■ **Exercise details**
If a line in the records below contains "sessiz", copy that line.

[Stored data entries]
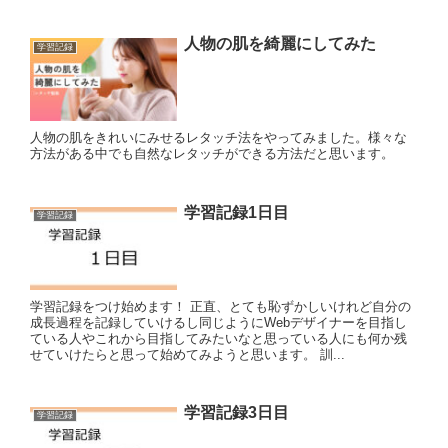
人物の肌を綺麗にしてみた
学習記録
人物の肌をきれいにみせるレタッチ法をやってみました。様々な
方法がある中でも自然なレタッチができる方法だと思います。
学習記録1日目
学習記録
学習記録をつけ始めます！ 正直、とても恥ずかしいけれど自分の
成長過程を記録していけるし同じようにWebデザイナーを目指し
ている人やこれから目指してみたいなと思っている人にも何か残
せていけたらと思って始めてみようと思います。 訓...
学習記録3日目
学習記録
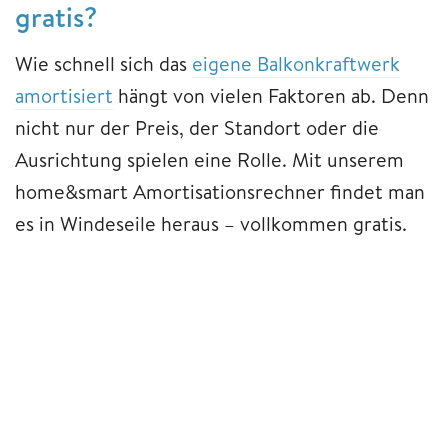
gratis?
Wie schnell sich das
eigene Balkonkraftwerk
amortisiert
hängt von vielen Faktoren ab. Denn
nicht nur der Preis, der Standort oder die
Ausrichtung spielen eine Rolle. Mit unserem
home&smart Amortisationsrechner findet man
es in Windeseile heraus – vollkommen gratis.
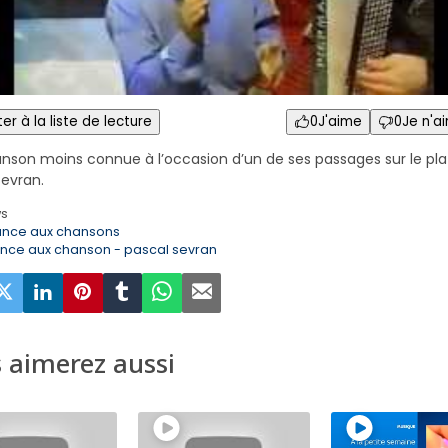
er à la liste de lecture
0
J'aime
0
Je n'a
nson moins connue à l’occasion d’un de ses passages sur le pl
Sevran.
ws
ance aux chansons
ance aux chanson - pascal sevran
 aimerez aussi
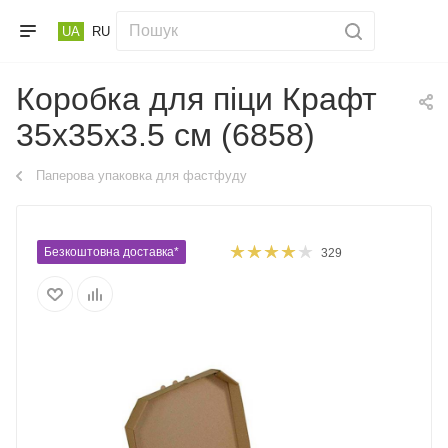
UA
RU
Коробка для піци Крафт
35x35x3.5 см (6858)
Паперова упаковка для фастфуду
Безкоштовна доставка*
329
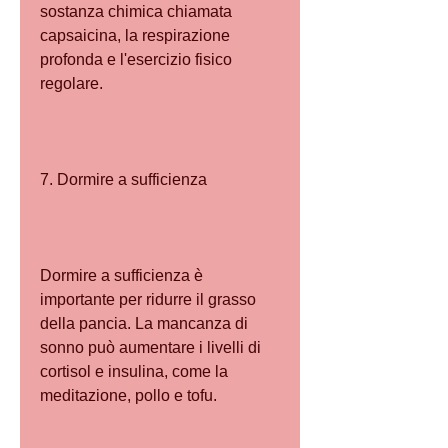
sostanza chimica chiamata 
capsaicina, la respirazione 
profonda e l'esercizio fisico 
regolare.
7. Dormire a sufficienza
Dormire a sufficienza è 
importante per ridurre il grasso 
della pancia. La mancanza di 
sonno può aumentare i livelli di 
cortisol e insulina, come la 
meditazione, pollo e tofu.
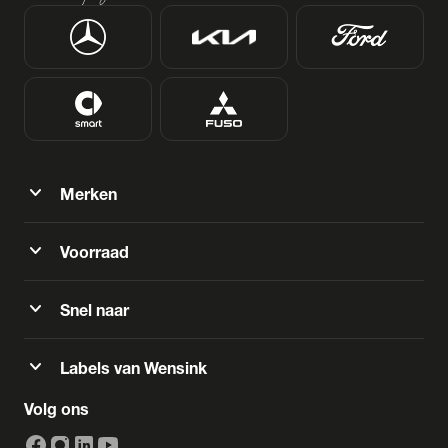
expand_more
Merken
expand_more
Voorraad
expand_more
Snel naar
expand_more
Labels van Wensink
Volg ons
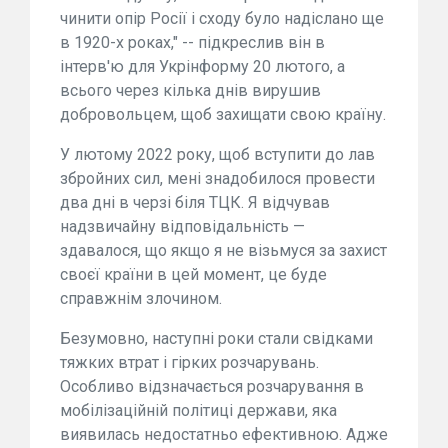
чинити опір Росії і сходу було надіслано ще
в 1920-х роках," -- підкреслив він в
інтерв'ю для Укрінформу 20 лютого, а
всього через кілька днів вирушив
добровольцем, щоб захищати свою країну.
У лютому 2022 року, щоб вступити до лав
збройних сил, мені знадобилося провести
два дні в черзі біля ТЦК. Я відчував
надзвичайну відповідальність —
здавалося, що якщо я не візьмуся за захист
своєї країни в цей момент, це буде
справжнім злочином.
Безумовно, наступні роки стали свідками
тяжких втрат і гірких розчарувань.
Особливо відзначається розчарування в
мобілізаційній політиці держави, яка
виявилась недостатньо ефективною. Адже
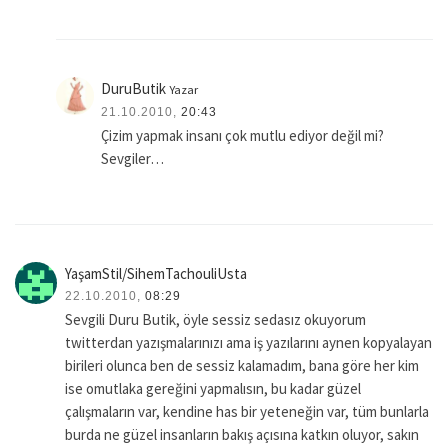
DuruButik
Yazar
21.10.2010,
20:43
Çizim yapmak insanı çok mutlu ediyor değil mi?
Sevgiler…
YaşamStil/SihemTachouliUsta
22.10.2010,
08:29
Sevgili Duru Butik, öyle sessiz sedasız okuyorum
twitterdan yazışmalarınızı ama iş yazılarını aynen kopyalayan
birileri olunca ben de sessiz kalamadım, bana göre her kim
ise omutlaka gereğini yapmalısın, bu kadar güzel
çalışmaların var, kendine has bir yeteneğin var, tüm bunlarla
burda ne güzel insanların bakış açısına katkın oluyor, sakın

■ **Expected output**
Sevgili Duru Butik, öyle sessiz sedasız okuyorum
birileri olunca ben de sessiz kalamadım, bana göre her kim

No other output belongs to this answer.